Original DDL: CREATE TABLE logs ( Timestamp DateTime64(9) CODEC (Delta, ZSTD(1)), UUID UUID CODEC (ZSTD(1)), TraceId String CODEC (ZSTD(1)), SpanId String CODEC (ZSTD(1)), TraceFlags UInt32 CODEC (ZSTD(1)), Body String CODEC (ZSTD(1)), LogAttributes Map(LowCardinality(String), String) CODEC (ZSTD(1)), ProjectId UInt32 CODEC (ZSTD(1)), SecureSessionId String CODEC (ZSTD(1)), INDEX idx_trace_id TraceId TYPE bloom_filter GRANULARITY 1, INDEX idx_secure_session_id SecureSessionId TYPE bloom_filter GRANULARITY 1, INDEX idx_log_attr_key mapKeys(LogAttributes) TYPE bloom_filter GRANULARITY 1, INDEX idx_log_attr_value mapValues(LogAttributes) TYPE bloom_filter GRANULARITY 1, INDEX idx_body Body TYPE tokenbf_v1(32768, 3, 0) GRANULARITY 1 ) ENGINE = MergeTree PARTITION BY toDate(Timestamp) ORDER BY (ProjectId, toUnixTimestamp(Timestamp), UUID) TTL toDateTime(Timestamp) + toIntervalDay(30) SETTINGS index_granularity = 8192, ttl_only_drop_parts = 1;

Original Queries: `// Query in ascending order SELECT * FROM logs WHERE ProjectId = 1 AND Body ILIKE '%STRIPE_INTEGRATION_ERROR%' AND Timestamp <= now() AND Timestamp >= (now() - toIntervalDay(15)) ORDER BY Timestamp ASC LIMIT 100

=> Elapsed: 25.690s Read: 64,618,685 rows (58.94 GB)

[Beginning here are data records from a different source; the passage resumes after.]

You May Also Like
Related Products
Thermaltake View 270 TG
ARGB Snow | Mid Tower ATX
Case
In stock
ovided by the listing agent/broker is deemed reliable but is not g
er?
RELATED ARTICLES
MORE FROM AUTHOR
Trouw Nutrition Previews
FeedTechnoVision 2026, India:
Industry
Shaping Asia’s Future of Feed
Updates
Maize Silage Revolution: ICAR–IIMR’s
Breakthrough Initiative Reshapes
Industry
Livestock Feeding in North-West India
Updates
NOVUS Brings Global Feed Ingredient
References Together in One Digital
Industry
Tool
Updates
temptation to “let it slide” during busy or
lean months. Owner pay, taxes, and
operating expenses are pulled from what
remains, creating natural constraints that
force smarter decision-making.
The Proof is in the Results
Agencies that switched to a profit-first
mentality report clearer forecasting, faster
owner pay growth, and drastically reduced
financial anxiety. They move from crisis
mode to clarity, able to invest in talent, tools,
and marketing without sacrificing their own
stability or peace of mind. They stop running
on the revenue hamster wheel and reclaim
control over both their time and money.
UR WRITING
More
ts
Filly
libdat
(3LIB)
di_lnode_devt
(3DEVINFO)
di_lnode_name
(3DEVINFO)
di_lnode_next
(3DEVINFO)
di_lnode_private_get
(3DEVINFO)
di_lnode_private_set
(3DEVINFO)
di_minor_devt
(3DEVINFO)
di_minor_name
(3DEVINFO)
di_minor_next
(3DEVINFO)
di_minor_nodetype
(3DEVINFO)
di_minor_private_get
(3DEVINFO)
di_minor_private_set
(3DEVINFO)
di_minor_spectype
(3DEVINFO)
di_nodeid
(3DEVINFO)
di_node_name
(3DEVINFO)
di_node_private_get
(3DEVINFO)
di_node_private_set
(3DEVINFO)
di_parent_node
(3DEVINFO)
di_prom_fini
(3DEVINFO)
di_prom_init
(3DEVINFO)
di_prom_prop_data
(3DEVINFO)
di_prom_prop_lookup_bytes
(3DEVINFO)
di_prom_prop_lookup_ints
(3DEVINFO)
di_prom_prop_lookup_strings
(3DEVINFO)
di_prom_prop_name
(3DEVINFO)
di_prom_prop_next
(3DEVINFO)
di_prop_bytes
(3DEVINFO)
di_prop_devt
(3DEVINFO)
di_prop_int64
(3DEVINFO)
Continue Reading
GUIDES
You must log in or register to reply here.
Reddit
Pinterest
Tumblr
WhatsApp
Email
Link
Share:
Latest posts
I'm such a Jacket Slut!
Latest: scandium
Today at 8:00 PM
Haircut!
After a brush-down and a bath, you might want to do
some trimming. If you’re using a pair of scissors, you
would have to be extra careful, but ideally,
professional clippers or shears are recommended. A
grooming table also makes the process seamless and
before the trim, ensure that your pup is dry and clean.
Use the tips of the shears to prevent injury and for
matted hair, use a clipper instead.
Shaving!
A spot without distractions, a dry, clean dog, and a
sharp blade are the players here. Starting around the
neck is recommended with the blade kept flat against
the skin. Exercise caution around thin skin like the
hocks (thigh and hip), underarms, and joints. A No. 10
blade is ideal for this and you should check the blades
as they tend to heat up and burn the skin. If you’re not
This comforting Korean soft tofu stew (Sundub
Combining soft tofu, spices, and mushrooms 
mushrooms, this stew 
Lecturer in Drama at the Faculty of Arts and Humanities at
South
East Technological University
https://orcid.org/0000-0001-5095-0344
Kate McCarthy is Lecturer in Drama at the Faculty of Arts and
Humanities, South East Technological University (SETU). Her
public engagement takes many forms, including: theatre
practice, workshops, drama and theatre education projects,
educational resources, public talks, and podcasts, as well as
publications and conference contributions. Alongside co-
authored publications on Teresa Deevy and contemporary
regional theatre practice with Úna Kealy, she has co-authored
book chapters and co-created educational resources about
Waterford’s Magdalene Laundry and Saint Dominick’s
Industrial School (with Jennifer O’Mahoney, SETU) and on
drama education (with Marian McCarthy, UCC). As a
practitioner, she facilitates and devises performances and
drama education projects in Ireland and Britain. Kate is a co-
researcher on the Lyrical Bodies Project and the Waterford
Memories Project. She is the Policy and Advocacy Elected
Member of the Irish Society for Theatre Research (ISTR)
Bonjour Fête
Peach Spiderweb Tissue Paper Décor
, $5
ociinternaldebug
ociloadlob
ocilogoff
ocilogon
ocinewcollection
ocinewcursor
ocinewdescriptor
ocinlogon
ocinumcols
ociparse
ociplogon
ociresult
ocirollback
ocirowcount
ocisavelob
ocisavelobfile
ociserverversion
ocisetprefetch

// Query in descending order SELECT * FROM logs WHERE ProjectId = 1 AND Body ILIKE '%identified session%' AND Timestamp <= now() AND Timestamp >= (now() - toIntervalDay(15)) ORDER BY Timestamp DESC LIMIT 100

=> Elapsed: 98.482s Read: 169,133,320 rows (179.71 GB)`

`SELECT * FROM logs WHERE ProjectId = 1 AND Timestamp <= '2023-03-10 20:39:09.801403533' ORDER BY Timestamp DESC LIMIT 10

Elapsed: 82.265s Read: 170,664,402 rows (181.65 GB)`

Remedied Query (suggested by @nickitat : SELECT * FROM logs WHERE ProjectId = 1 AND Timestamp <= '2023-03-10 20:39:09.801403533' ORDER BY toUnixTimestamp(Timestamp) DESC LIMIT 10

Let's please document the concept provided in Nikita's recommendation. cc: @DanRoscigno @rfraposa

rfraposa commented 1 year ago

Just as a note...this is good feedback, but what happened is the table was sorted by toUnixTimestamp(Timestamp) but the query used ORDER BY Timestamp, so it's not clear where to document something like this. I suppose we could create a Knowledge Base article with a title like "Are you using your primary key in your queries properly?".